Disagreement between agents is traceable, not just visible in the final text. When the logic reviewer flagged the division-by-zero bug as FAIL and the style reviewer gave a PASS on the same code (because from a pure naming/readability lens, it is fine), I could see both verdicts side by side in the trace before the moderator even ran — which made it easy to check the moderator was actually reconciling them, not just averaging.
What broke
The first version had a bug where the moderator span wasn't properly nested — it showed up as a sibling trace instead of a child span, because I'd called setup_telemetry() after already starting the tracer in one of the agent modules.

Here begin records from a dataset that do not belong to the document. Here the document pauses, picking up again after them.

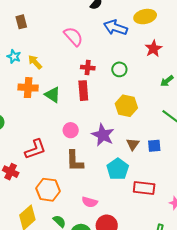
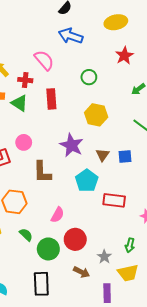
blue arrow: (115, 28) -> (71, 36), moved
pink semicircle: (73, 37) -> (44, 60), moved
red cross: (88, 68) -> (25, 80), moved
pink circle: (71, 130) -> (24, 142), moved
pink semicircle: (90, 202) -> (58, 215), turned -77

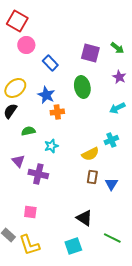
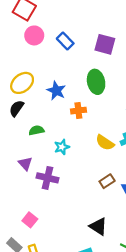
blue rectangle: (50, 63) -> (65, 41), moved
orange cross: (57, 112) -> (78, 111), moved
yellow semicircle: (90, 154) -> (105, 143), moved, turned 60
brown rectangle: (92, 177) -> (107, 181), turned 48
pink square: (30, 212) -> (30, 220), moved, turned 32

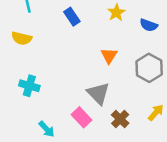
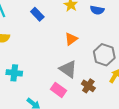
orange triangle: (109, 56) -> (71, 39), turned 32
gray hexagon: (149, 68) -> (104, 55), moved

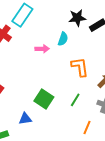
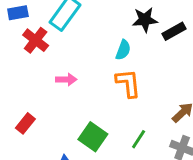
pink arrow: (42, 49) -> (66, 79), moved
orange L-shape: (80, 67) -> (128, 83), moved

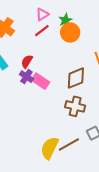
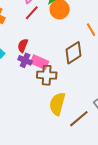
brown cross: (75, 106) -> (47, 75), moved
yellow semicircle: (50, 148) -> (57, 104), moved

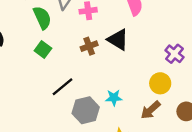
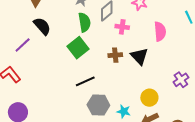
green square: (43, 49) -> (78, 48), size x1.5
yellow circle: (160, 83) -> (149, 98), moved
cyan star: (114, 98) -> (124, 111), moved

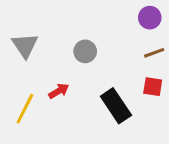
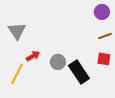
gray circle: (85, 51) -> (58, 62), moved
red arrow: (59, 91) -> (33, 56), moved

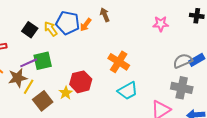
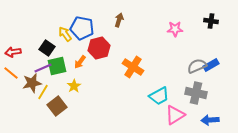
brown arrow: (105, 15) -> (119, 20), turned 40
orange arrow: (86, 25) -> (80, 62), moved
black square: (30, 30) -> (47, 48), moved
red hexagon: (81, 82) -> (99, 48), moved
cyan trapezoid: (128, 91) -> (159, 96), moved
yellow star: (66, 93) -> (74, 86), moved

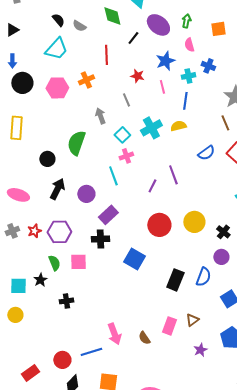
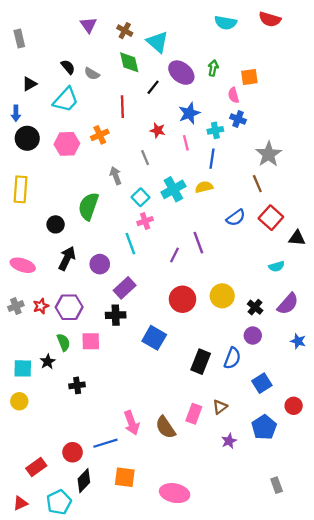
black triangle: (12, 30) -> (29, 84), moved
pink semicircle: (189, 45) -> (233, 95), moved
brown semicircle: (144, 338) -> (165, 427), size x1.5

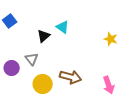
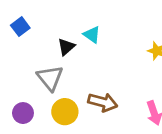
gray triangle: (32, 59) -> (50, 78), size x1.5
purple circle: (12, 68) -> (23, 113), moved

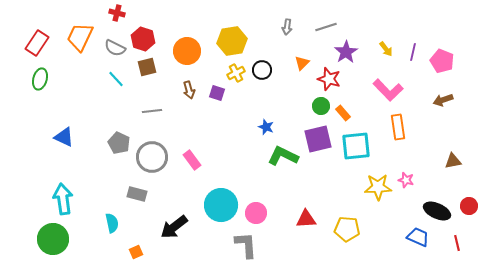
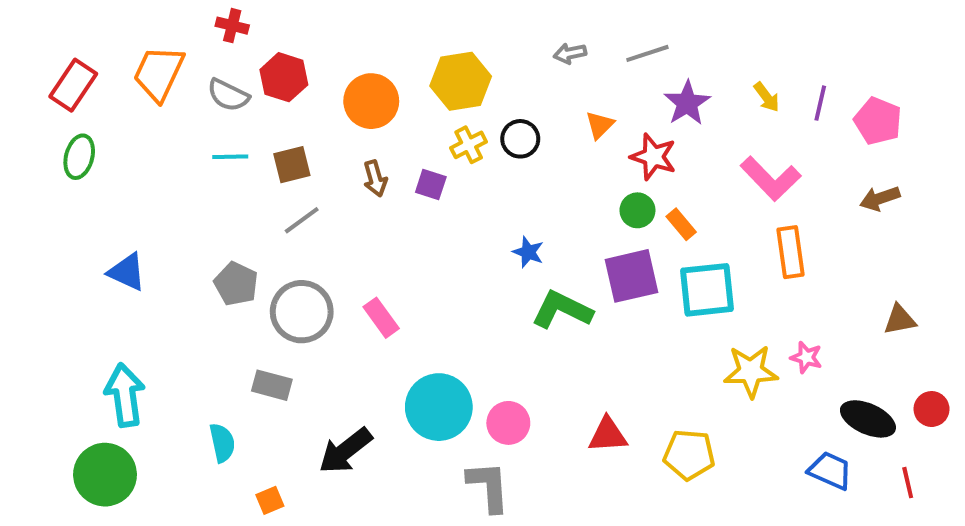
gray arrow: (287, 27) -> (570, 53), turned 70
brown square: (147, 67) -> (292, 165), moved
cyan line: (116, 79) -> (230, 157), turned -48
gray line: (152, 111) -> (302, 220), turned -30

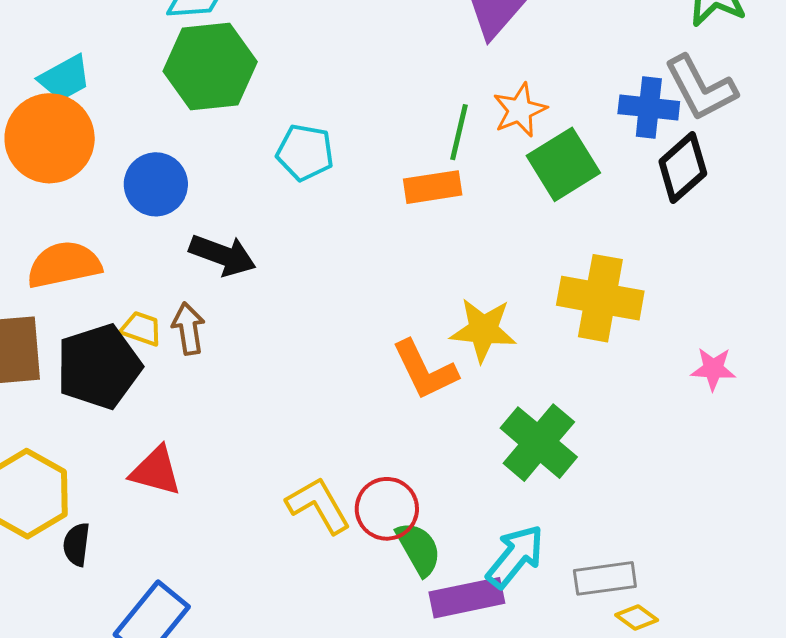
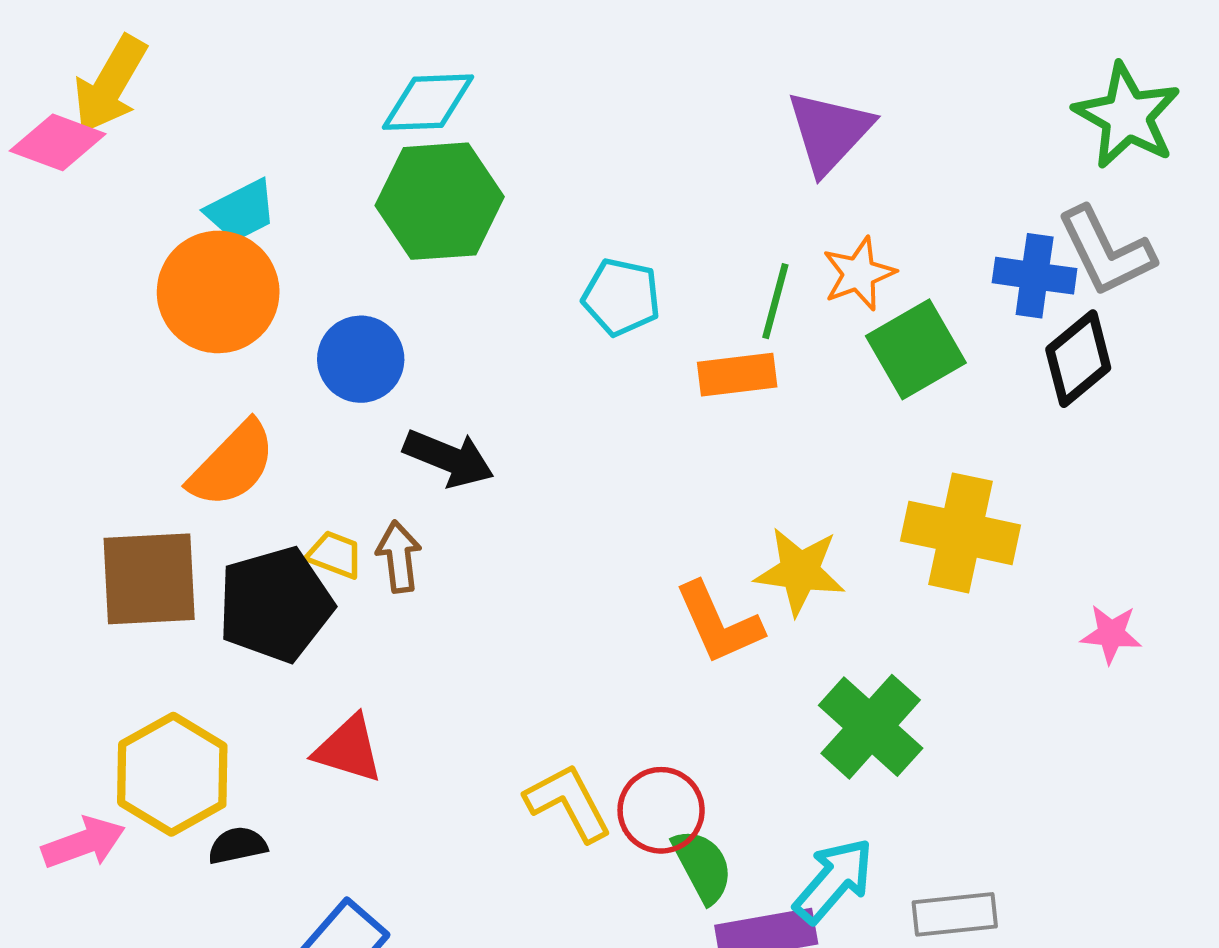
cyan pentagon: (305, 152) -> (621, 297), moved
orange semicircle: (64, 265) -> (232, 464), turned 144
black semicircle: (77, 544) -> (237, 846), turned 69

Fixed by consolidating tracer setup into a single telemetry.py module imported once, at the top of main.py, before any agent code runs. A small thing, but it's exactly the kind of bug that's invisible until you're looking at a trace waterfall and asking "why is this span not a child of that one."
The second thing I learned the hard way: don't set span attributes after the LLM call inside a bare try without a finally or exception-aware except block — if the call throws, you lose the span entirely instead of getting an error trace. Wrapping it properly with span.record_exception() and span.set_status(Status(StatusCode.ERROR, ...)) means failed agent calls still show up in SigNoz as failed spans, which is far more useful than a silent crash.
What I'd add next
- Span events for each individual issue an agent finds, not just one span per agent call — that would let me trace "how many logic bugs get caught vs missed" over many runs, not just per-session token cost
- A security-focused specialist agent, run as a fourth reviewer
- Wiring this up to a real GitHub webhook so it reviews actual pull requests, not just a local sample file
Try it
The full project — four agents, the OpenTelemetry/SigNoz setup, and a deliberately buggy sample file to review — is up on GitHub. Clone it, drop in your Anthropic API key and SigNoz endpoint, and run python main.py to see your own crew's trace show up in SigNoz within seconds.
Building this reinforced something I didn't fully appreciate before: with multi-agent systems, the hard part stops being "can I get an LLM to do the task" and starts being "can I actually see what my agents are doing to each other." That's the whole pitch of agent-native observability, and it held up in practice.